### Material supplied
· · · ·

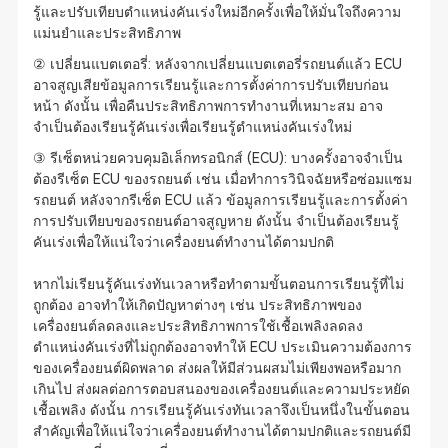
รู้และปรับเทียบตำแหน่งคันเร่งใหม่อีกครั้งเพื่อให้มั่นใจถึงความ
แม่นยำและประสิทธิภาพ
② เปลี่ยนแบตเตอรี่: หลังจากเปลี่ยนแบตเตอรี่รถยนต์แล้ว ECU
อาจสูญเสียข้อมูลการเรียนรู้และการตั้งค่าการปรับเทียบก่อน
หน้า ดังนั้น เพื่อคืนประสิทธิภาพการทำงานที่เหมาะสม อาจ
จำเป็นต้องเรียนรู้คันเร่งเพื่อเรียนรู้ตำแหน่งคันเร่งใหม่
③ รีเซ็ตหน่วยควบคุมอิเล็กทรอนิกส์ (ECU): บางครั้งอาจจำเป็น
ต้องรีเซ็ต ECU ของรถยนต์ เช่น เมื่อทำการวินิจฉัยหรือซ่อมแซม
รถยนต์ หลังจากรีเซ็ต ECU แล้ว ข้อมูลการเรียนรู้และการตั้งค่า
การปรับเทียบของรถยนต์อาจสูญหาย ดังนั้น จำเป็นต้องเรียนรู้
คันเร่งเพื่อให้แน่ใจว่าเครื่องยนต์ทำงานได้ตามปกติ
หากไม่เรียนรู้คันเร่งทันเวลาหรือทำตามขั้นตอนการเรียนรู้ที่ไม่
ถูกต้อง อาจทำให้เกิดปัญหาต่างๆ เช่น ประสิทธิภาพของ
เครื่องยนต์ลดลงและประสิทธิภาพการใช้เชื้อเพลิงลดลง
ตำแหน่งคันเร่งที่ไม่ถูกต้องอาจทำให้ ECU ประเมินความต้องการ
ของเครื่องยนต์ผิดพลาด ส่งผลให้มีส่วนผสมไม่เพียงพอหรือมาก
เกินไป ส่งผลต่อการตอบสนองของเครื่องยนต์และความประหยัด
เชื้อเพลิง ดังนั้น การเรียนรู้คันเร่งทันเวลาจึงเป็นหนึ่งในขั้นตอน
สำคัญเพื่อให้แน่ใจว่าเครื่องยนต์ทำงานได้ตามปกติและรถยนต์มี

· · · ·

### Exercise goal
Word for word, output the lines from the beginning of the listing through the line holding "หน้า ดังนั้น เพื่อคืนประสิทธิภาพการทำงานที่เหมาะสม" and nothing beyond them. Omit the pictures.

### Task output
รู้และปรับเทียบตำแหน่งคันเร่งใหม่อีกครั้งเพื่อให้มั่นใจถึงความ
แม่นยำและประสิทธิภาพ
② เปลี่ยนแบตเตอรี่: หลังจากเปลี่ยนแบตเตอรี่รถยนต์แล้ว ECU
อาจสูญเสียข้อมูลการเรียนรู้และการตั้งค่าการปรับเทียบก่อน
หน้า ดังนั้น เพื่อคืนประสิทธิภาพการทำงานที่เหมาะสม อาจ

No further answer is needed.